In various embodiments, the CSE causes the link to be emailed,
faxed, communicated over the phone, sent via an electronic chat
mechanism, or communicated to the user via any appropriate
mechanism. In various embodiments, the link is a universal resource
locator (URL) or any other appropriate link or reference mechanism.
For example, in the context of FIG. 1, the CSE sends a URL to a
user as part of an email sent from the email client module 120B to
the email client module 120A.
[0047] After receiving the link, the user selects the link, which
causes a check to be performed to determine whether the user has
the latest launcher module in step 220. Selecting the link causes a
user machine to invoke one or more software elements that perform
further steps as shown in FIG. 2. For example, in the context of
FIG. 1, a user associated with a user machine 101 selects a link.
Selecting the link causes a process on the user machine 101 to
check the latest version of the launcher module 110 by
communicating with the provider server 161 and obtaining the
version of the latest module 110. The latest version number is then
compared to the version number of the local launcher module 110 to
determine whether the local launcher module 110 is the latest.

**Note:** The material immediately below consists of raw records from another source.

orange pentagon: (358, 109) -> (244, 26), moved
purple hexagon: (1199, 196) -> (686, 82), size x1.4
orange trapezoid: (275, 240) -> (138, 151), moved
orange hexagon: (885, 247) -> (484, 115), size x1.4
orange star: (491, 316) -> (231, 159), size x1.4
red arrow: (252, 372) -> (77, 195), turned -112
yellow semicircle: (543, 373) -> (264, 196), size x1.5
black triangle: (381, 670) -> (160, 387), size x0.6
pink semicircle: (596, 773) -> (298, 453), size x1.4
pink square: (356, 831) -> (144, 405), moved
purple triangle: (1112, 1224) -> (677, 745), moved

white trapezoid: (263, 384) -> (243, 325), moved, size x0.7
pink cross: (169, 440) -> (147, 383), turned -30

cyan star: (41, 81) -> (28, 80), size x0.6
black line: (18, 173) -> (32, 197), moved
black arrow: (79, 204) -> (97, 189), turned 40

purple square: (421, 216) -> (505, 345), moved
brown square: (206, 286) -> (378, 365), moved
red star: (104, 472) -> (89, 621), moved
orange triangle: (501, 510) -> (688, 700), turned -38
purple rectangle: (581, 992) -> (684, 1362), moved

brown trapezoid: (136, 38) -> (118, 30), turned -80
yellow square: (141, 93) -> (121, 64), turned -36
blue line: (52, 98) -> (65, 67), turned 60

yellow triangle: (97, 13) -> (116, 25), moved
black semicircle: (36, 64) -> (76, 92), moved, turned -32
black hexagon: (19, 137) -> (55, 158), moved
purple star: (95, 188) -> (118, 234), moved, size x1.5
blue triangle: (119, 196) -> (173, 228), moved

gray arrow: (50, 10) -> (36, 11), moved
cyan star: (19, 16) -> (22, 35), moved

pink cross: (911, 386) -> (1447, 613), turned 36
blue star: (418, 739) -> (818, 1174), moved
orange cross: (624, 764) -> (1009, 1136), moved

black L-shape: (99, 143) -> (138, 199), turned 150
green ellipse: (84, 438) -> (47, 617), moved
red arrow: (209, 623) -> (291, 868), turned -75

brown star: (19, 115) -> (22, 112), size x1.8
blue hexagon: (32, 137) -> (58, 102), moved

[0048] In one embodiment, selecting the link comprises enacting
security measures. In various related embodiments, the security
measures include requiring the user to input a username and
password, security credentials, or other security mechanism. In
various embodiments, selecting the link comprises clicking or
double-clicking on the link or otherwise providing the link to an
appropriate application. In various embodiments, the check is
performed by the user or is automatically performed by an
application invoked by selecting the link. In one embodiment,
checking for the latest version of the launcher module comprises
the user downloading and installing the launcher module. For
example, in the context of FIG. 1, a user selects a particular URL
in an email by double-clicking the URL. Double-clicking the
particular URL causes a username box to appear. The user types a
username into the box. Double-clicking the link also causes a check
to be performed by the launcher module to see if the user machine
has the latest version of the launcher module.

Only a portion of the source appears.